Instructions for the task –
Using the listing below, extract each line that has the word "Mikkael" in it.

Data for this exercise –
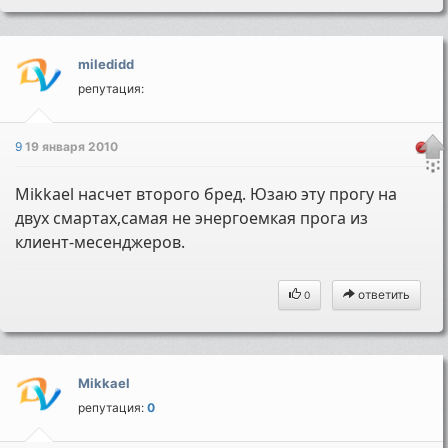
miledidd
репутация:
9
19 января 2010
Mikkael насчет второго бред. Юзаю эту прогу на
двух смартах,самая не энергоемкая прога из
клиент-месенджеров.
ответить
0
Mikkael
репутация:
0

Response to the exercise –
Mikkael насчет второго бред. Юзаю эту прогу на
Mikkael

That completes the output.